新穀の入荷が、まったく少ない手亡相場の前三本が時によると爆発するかもしれない。

「渡御前の鹿追うてゐる舎人かな 橙青」

丸五商事の講演会で同社の伊藤徳三社長は『三月、四月、小豆相場は、まだまだ走り出す環境ではない。もとより先行きの値段は、高くなっていくだろうが、自分の買っている限月が騰がるのではなく、新ポ、新ポ、サヤで高くなるのだから、相場の居所は変わると申してもそのこのところを良く考えて欲しい。目先的には一万七千五百円あたりから軽く売ってもよいと思う』―。
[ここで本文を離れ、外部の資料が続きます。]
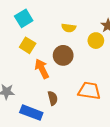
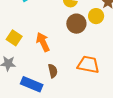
yellow square: (28, 45) -> (14, 38), moved
brown circle: (63, 55) -> (76, 24), moved

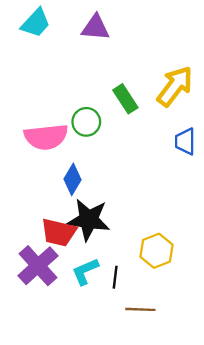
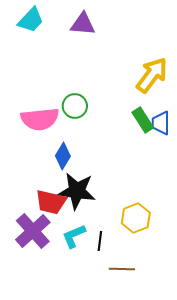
green rectangle: (125, 99) -> (143, 120), moved

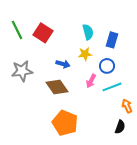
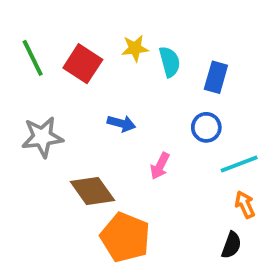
yellow star: (85, 54) -> (135, 48), moved
pink arrow: (91, 81) -> (160, 166), moved
brown diamond: (57, 87) -> (92, 191), moved
cyan line: (112, 87) -> (239, 164), moved

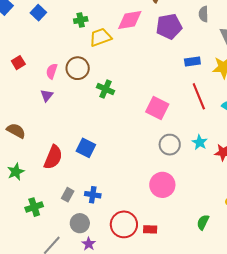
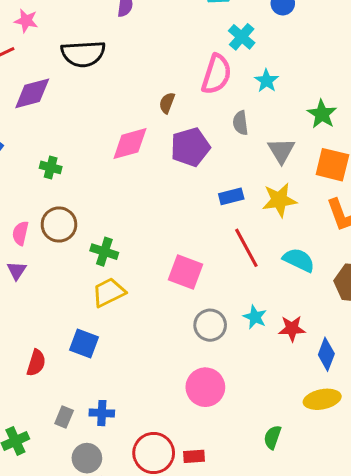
green cross: (81, 20) -> (51, 167), moved, turned 32
yellow trapezoid: (100, 37) -> (109, 292), moved
red semicircle: (53, 157) -> (36, 363), size x0.7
また手亡については『手亡の将来は悪役のピービーンズ圧迫ということになろう。最終的に一体誰が受けるのか。現在言われていることは、十六万枚という大取組の中の僅かなピービーンズは、それほど気にする必要はないというが、冗談ではない。ピービーンズをどこで打ち切るか?。10月か、それとも12月か。今の格差二千五百円。一万三千八百円からこれを引いて一万一千三百円。誰が一万一千三百円のピービーンズを受けましょう』。

『しかし、手亡の新穀入荷は全消費地で現在一万俵しかない。ピービーンズ一万俵として、今来月は、さあ受けましょうという筋が出現したら、これは大変な事になる。私のところで手持ちしている新の手亡は、今月は渡さない。来月、名古屋に持っていく。名古屋の城を固めるのです。だから大阪と東京はアキ屋になる。手亡の三月限が無事なら四月限、五月限に全神経を配らなければならない。もちろんこれから新穀手亡は徐々に入荷してくるでしょうが、刻々移る数字に注意して欲しい』―と。

伊藤徳三氏は『黒板に書いていない限月(今なら九・十・十一月限のこと)を考えよ』―という。

筆者は『小豆相場で億の金を掴もう』という題であった。伊藤さんは、億の金は、ちょっとや、そっとでは掴めない―と安易な考えをいましめた。

左様。当てづっぽや単なるケイ線張りでは億の金は握れない。厳密な需給の数字、的確な将来の読みが必要である。

数字、数字、数字―。伊藤氏は数字を追えと言った。そして億の金を掴むなら〝伊藤道場〟で修業してくださいと商売のほうも忘れない。

さて、相場のほうはどうなるか。手亡の四、五月限狙い。小豆の先限買いが妙味大。

●編集部註
 相場の動きをどう見るかは千差万別。罫線で見る人もいれば、場帳で数字を追いかける人もいる。

 前者がアナログ的、後者がデジタル的な相場の見方といえよう。